Stored data entries:

----

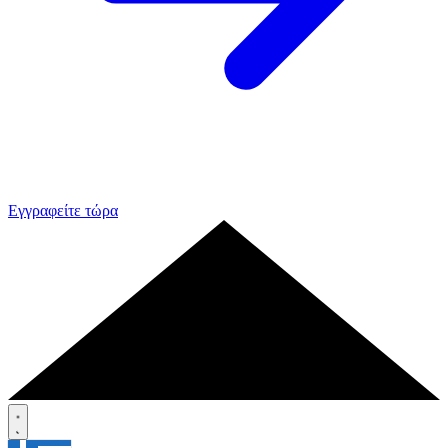
Εγγραφείτε τώρα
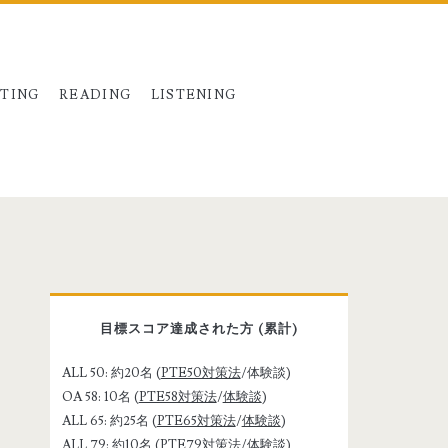
TING
READING
LISTENING
P
目標スコア達成された方 (累計)
r
ALL 50: 約20名 (
PTE50対策法
/体験談)
i
OA 58: 10名 (
PTE58対策法
/
体験談
)
ALL 65: 約25名 (
PTE65対策法
/
体験談
)
ALL 79: 約10名 (
PTE79対策法
/
体験談
)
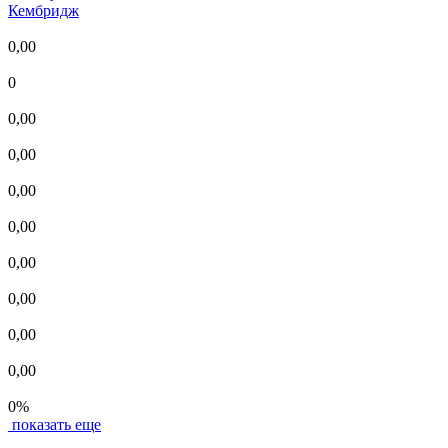
Кембридж
0,00
0
0,00
0,00
0,00
0,00
0,00
0,00
0,00
0,00
0%
показать еще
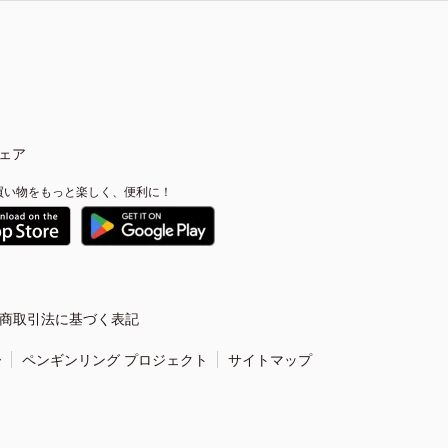
ェア
買い物をもっと楽しく、便利に！
商取引法に基づく表記
ー
ペンギンリング プロジェクト
サイトマップ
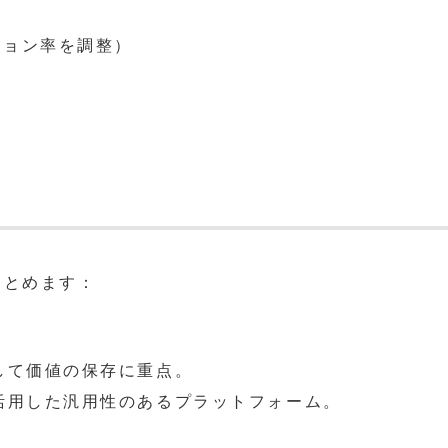
ション率を調整）
まとめます：
して価値の保存に重点。
を活用した汎用性のあるプラットフォーム。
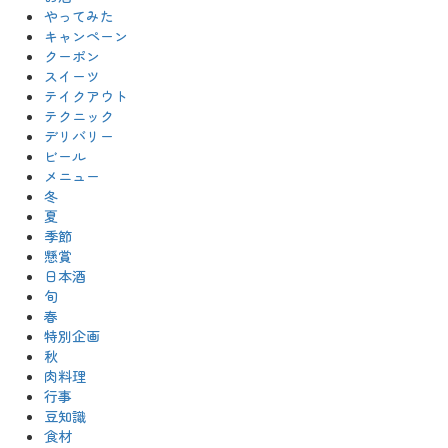
やってみた
キャンペーン
クーポン
スイーツ
テイクアウト
テクニック
デリバリー
ビール
メニュー
冬
夏
季節
懸賞
日本酒
旬
春
特別企画
秋
肉料理
行事
豆知識
食材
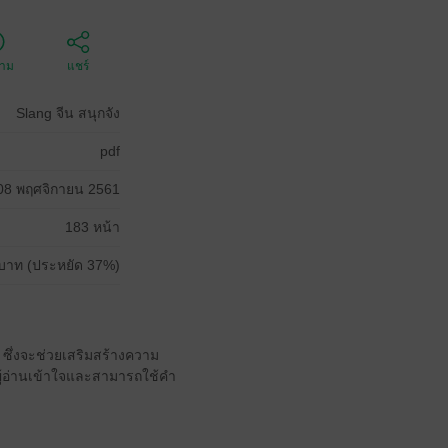
ตาม
แชร์
Slang จีน สนุกจัง
pdf
08 พฤศจิกายน 2561
183 หน้า
บาท (ประหยัด 37%)
้ ซึ่งจะช่วยเสริมสร้างความ
ู้อ่านเข้าใจและสามารถใช้คำ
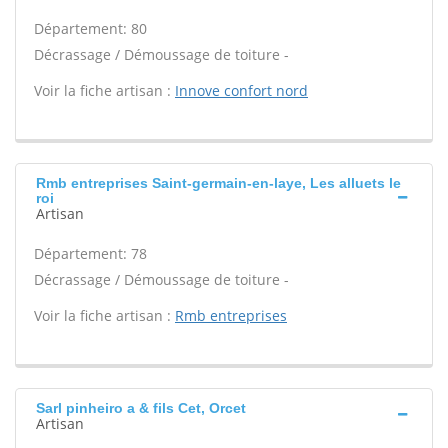
Département: 80
Décrassage / Démoussage de toiture -
Voir la fiche artisan :
Innove confort nord
Rmb entreprises Saint-germain-en-laye, Les alluets le
roi
Artisan
Département: 78
Décrassage / Démoussage de toiture -
Voir la fiche artisan :
Rmb entreprises
Sarl pinheiro a & fils Cet, Orcet
Artisan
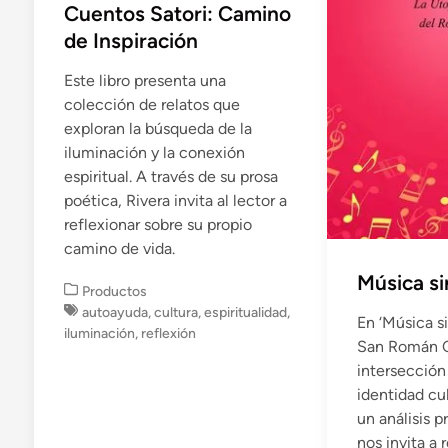
Cuentos Satori: Camino
de Inspiración
Este libro presenta una
colección de relatos que
exploran la búsqueda de la
iluminación y la conexión
espiritual. A través de su prosa
poética, Rivera invita al lector a
reflexionar sobre su propio
camino de vida.
Música si
P
Productos
u
autoayuda
,
cultura
,
espiritualidad
,
En ‘Música si
b
iluminación
,
reflexión
San Román C.
l
intersección 
i
identidad cul
c
a
un análisis p
d
nos invita a 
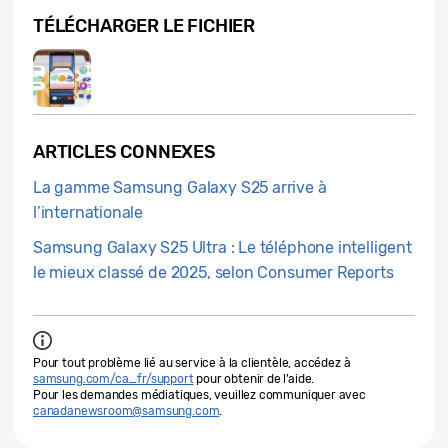
TÉLÉCHARGER LE FICHIER
ARTICLES CONNEXES
La gamme Samsung Galaxy S25 arrive à
l’internationale
Samsung Galaxy S25 Ultra : Le téléphone intelligent
le mieux classé de 2025, selon Consumer Reports
Pour tout problème lié au service à la clientèle, accédez à
samsung.com/ca_fr/support
pour obtenir de l’aide.
Pour les demandes médiatiques, veuillez communiquer avec
canadanewsroom@samsung.com
.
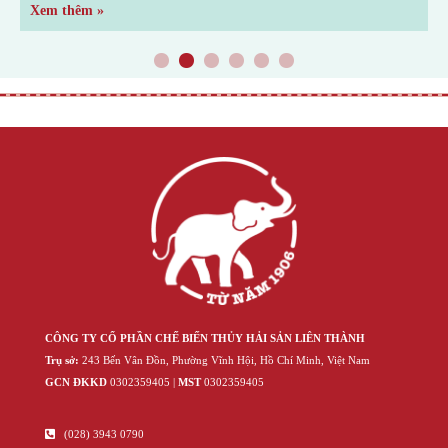
Xem thêm »
X
1
2
3
4
5
6
CÔNG TY CỔ PHẦN CHẾ BIẾN THỦY HẢI SẢN LIÊN THÀNH
Trụ sở:
243 Bến Vân Đồn, Phường Vĩnh Hội, Hồ Chí Minh, Việt Nam
GCN ĐKKD
‍030‍2359405 |
MST
‍030‍2359405
(028) 3943 0790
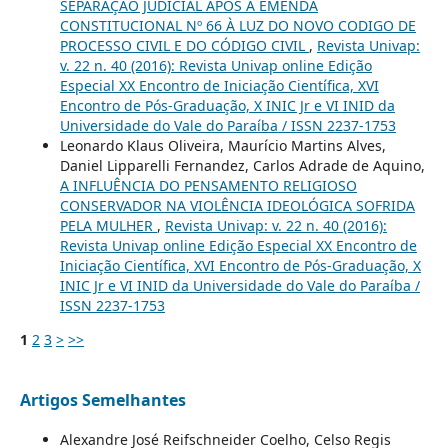
SEPARAÇÃO JUDICIAL APÓS A EMENDA
CONSTITUCIONAL Nº 66 À LUZ DO NOVO CODIGO DE
PROCESSO CIVIL E DO CÓDIGO CIVIL
,
Revista Univap:
v. 22 n. 40 (2016): Revista Univap online Edição
Especial XX Encontro de Iniciação Científica, XVI
Encontro de Pós-Graduação, X INIC Jr e VI INID da
Universidade do Vale do Paraíba / ISSN 2237-1753
Leonardo Klaus Oliveira, Maurício Martins Alves,
Daniel Lipparelli Fernandez, Carlos Adrade de Aquino,
A INFLUÊNCIA DO PENSAMENTO RELIGIOSO
CONSERVADOR NA VIOLÊNCIA IDEOLÓGICA SOFRIDA
PELA MULHER
,
Revista Univap: v. 22 n. 40 (2016):
Revista Univap online Edição Especial XX Encontro de
Iniciação Científica, XVI Encontro de Pós-Graduação, X
INIC Jr e VI INID da Universidade do Vale do Paraíba /
ISSN 2237-1753
1
2
3
>
>>
Artigos Semelhantes
Alexandre José Reifschneider Coelho, Celso Regis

----

Task –
The records above need to be given again exactly. Omit the pictures.

Answer to this problem –
Εγγραφείτε τώρα
TING
READING
LISTENING
P
目標スコア達成された方 (累計)
r
ALL 50: 約20名 (
PTE50対策法
/体験談)
i
OA 58: 10名 (
PTE58対策法
/
体験談
)
ALL 65: 約25名 (
PTE65対策法
/
体験談
)
ALL 79: 約10名 (
PTE79対策法
/
体験談
)
Кембридж
0,00
0
0,00
0,00
0,00
0,00
0,00
0,00
0,00
0,00
0%
показать еще
ェア
買い物をもっと楽しく、便利に！
商取引法に基づく表記
ー
ペンギンリング プロジェクト
サイトマップ
ション率を調整）
まとめます：
して価値の保存に重点。
を活用した汎用性のあるプラットフォーム。
やってみた
キャンペーン
クーポン
スイーツ
テイクアウト
テクニック
デリバリー
ビール
メニュー
冬
夏
季節
懸賞
日本酒
旬
春
特別企画
秋
肉料理
行事
豆知識
食材
ตาม
แชร์
Slang จีน สนุกจัง
pdf
08 พฤศจิกายน 2561
183 หน้า
บาท (ประหยัด 37%)
้ ซึ่งจะช่วยเสริมสร้างความ
ู้อ่านเข้าใจและสามารถใช้คำ
Département: 80
Décrassage / Démoussage de toiture -
Voir la fiche artisan :
Innove confort nord
Rmb entreprises Saint-germain-en-laye, Les alluets le
roi
Artisan
Département: 78
Décrassage / Démoussage de toiture -
Voir la fiche artisan :
Rmb entreprises
Sarl pinheiro a & fils Cet, Orcet
Artisan
Cuentos Satori: Camino
de Inspiración
Este libro presenta una
colección de relatos que
exploran la búsqueda de la
iluminación y la conexión
espiritual. A través de su prosa
poética, Rivera invita al lector a
reflexionar sobre su propio
camino de vida.
Música si
P
Productos
u
autoayuda
,
cultura
,
espiritualidad
,
En ‘Música si
b
iluminación
,
reflexión
San Román C.
l
intersección 
i
identidad cul
c
a
un análisis p
d
nos invita a 
TÉLÉCHARGER LE FICHIER
ARTICLES CONNEXES
La gamme Samsung Galaxy S25 arrive à
l’internationale
Samsung Galaxy S25 Ultra : Le téléphone intelligent
le mieux classé de 2025, selon Consumer Reports
Pour tout problème lié au service à la clientèle, accédez à
samsung.com/ca_fr/support
pour obtenir de l’aide.
Pour les demandes médiatiques, veuillez communiquer avec
canadanewsroom@samsung.com
.
Xem thêm »
X
1
2
3
4
5
6
CÔNG TY CỔ PHẦN CHẾ BIẾN THỦY HẢI SẢN LIÊN THÀNH
Trụ sở:
243 Bến Vân Đồn, Phường Vĩnh Hội, Hồ Chí Minh, Việt Nam
GCN ĐKKD
‍030‍2359405 |
MST
‍030‍2359405
(028) 3943 0790
SEPARAÇÃO JUDICIAL APÓS A EMENDA
CONSTITUCIONAL Nº 66 À LUZ DO NOVO CODIGO DE
PROCESSO CIVIL E DO CÓDIGO CIVIL
,
Revista Univap:
v. 22 n. 40 (2016): Revista Univap online Edição
Especial XX Encontro de Iniciação Científica, XVI
Encontro de Pós-Graduação, X INIC Jr e VI INID da
Universidade do Vale do Paraíba / ISSN 2237-1753
Leonardo Klaus Oliveira, Maurício Martins Alves,
Daniel Lipparelli Fernandez, Carlos Adrade de Aquino,
A INFLUÊNCIA DO PENSAMENTO RELIGIOSO
CONSERVADOR NA VIOLÊNCIA IDEOLÓGICA SOFRIDA
PELA MULHER
,
Revista Univap: v. 22 n. 40 (2016):
Revista Univap online Edição Especial XX Encontro de
Iniciação Científica, XVI Encontro de Pós-Graduação, X
INIC Jr e VI INID da Universidade do Vale do Paraíba /
ISSN 2237-1753
1
2
3
>
>>
Artigos Semelhantes
Alexandre José Reifschneider Coelho, Celso Regis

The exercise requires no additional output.